## Assignment
Could the data below be retyped exactly, without its pictures?

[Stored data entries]
-- Opening Marker --
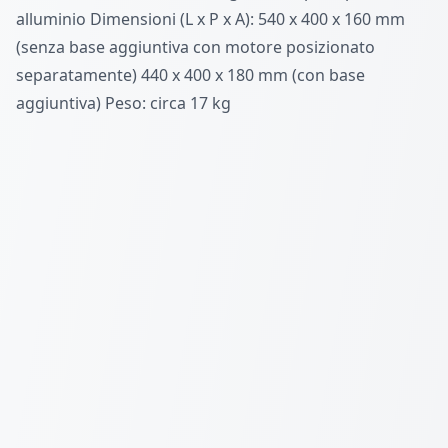
alluminio Dimensioni (L x P x A): 540 x 400 x 160 mm
(senza base aggiuntiva con motore posizionato
separatamente) 440 x 400 x 180 mm (con base
aggiuntiva) Peso: circa 17 kg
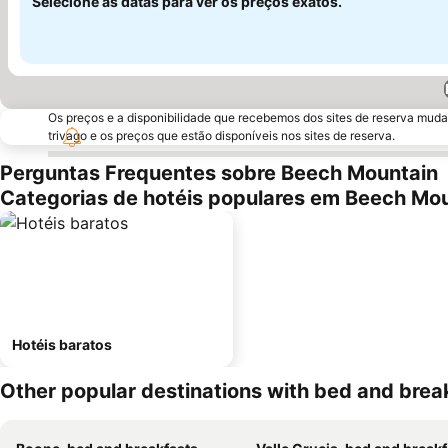
Selecione as datas para ver os preços exatos.
Os preços e a disponibilidade que recebemos dos sites de reserva muda
trivago e os preços que estão disponíveis nos sites de reserva.
Perguntas Frequentes sobre Beech Mountain
Categorias de hotéis populares em Beech Mo
Hotéis baratos
Other popular destinations with bed and brea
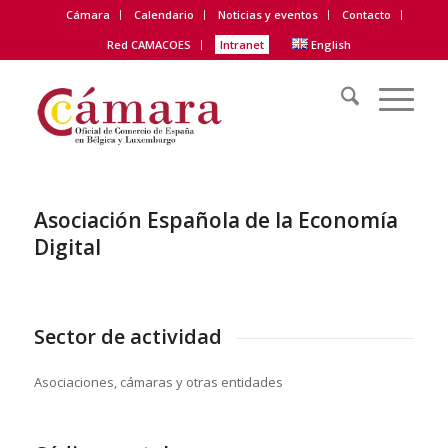
Cámara
Calendario
Noticias y eventos
Contacto
Red CAMACOES
Intranet
English
Asociación Española de la Economía
Digital
Sector de actividad
Asociaciones, cámaras y otras entidades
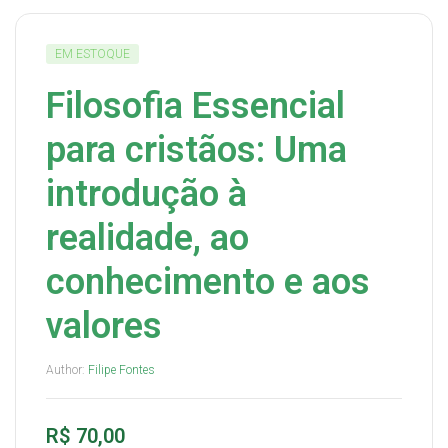
EM ESTOQUE
Filosofia Essencial
para cristãos: Uma
introdução à
realidade, ao
conhecimento e aos
valores
Author:
Filipe Fontes
R$
70,00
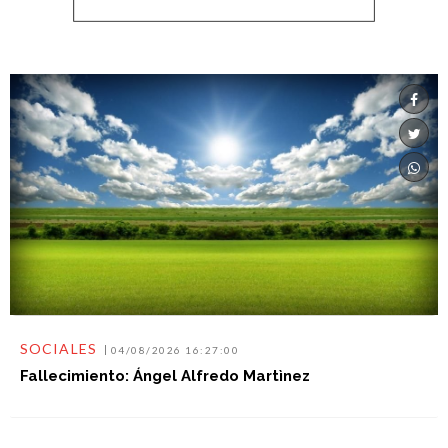
SOCIALES
04/08/2026 16:27:00
Fallecimiento: Ángel Alfredo Martìnez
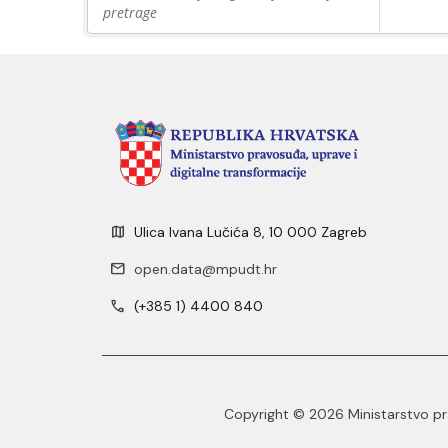
pretrage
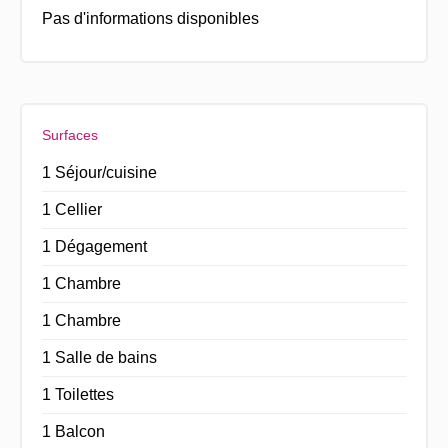
Pas d'informations disponibles
Surfaces
1 Séjour/cuisine
1 Cellier
1 Dégagement
1 Chambre
1 Chambre
1 Salle de bains
1 Toilettes
1 Balcon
-- Closing Marker --
## Written answer
alluminio Dimensioni (L x P x A): 540 x 400 x 160 mm
(senza base aggiuntiva con motore posizionato
separatamente) 440 x 400 x 180 mm (con base
aggiuntiva) Peso: circa 17 kg
Selecione as datas para ver os preços exatos.
Os preços e a disponibilidade que recebemos dos sites de reserva muda
trivago e os preços que estão disponíveis nos sites de reserva.
Perguntas Frequentes sobre Beech Mountain
Categorias de hotéis populares em Beech Mo
Hotéis baratos
Other popular destinations with bed and brea
Cámara
Calendario
Noticias y eventos
Contacto
Red CAMACOES
Intranet
English
Asociación Española de la Economía
Digital
Sector de actividad
Asociaciones, cámaras y otras entidades
EM ESTOQUE
Filosofia Essencial
para cristãos: Uma
introdução à
realidade, ao
conhecimento e aos
valores
Author:
Filipe Fontes
R$
70,00
SOCIALES
04/08/2026 16:27:00
Fallecimiento: Ángel Alfredo Martìnez
pretrage
Pas d'informations disponibles
Surfaces
1 Séjour/cuisine
1 Cellier
1 Dégagement
1 Chambre
1 Chambre
1 Salle de bains
1 Toilettes
1 Balcon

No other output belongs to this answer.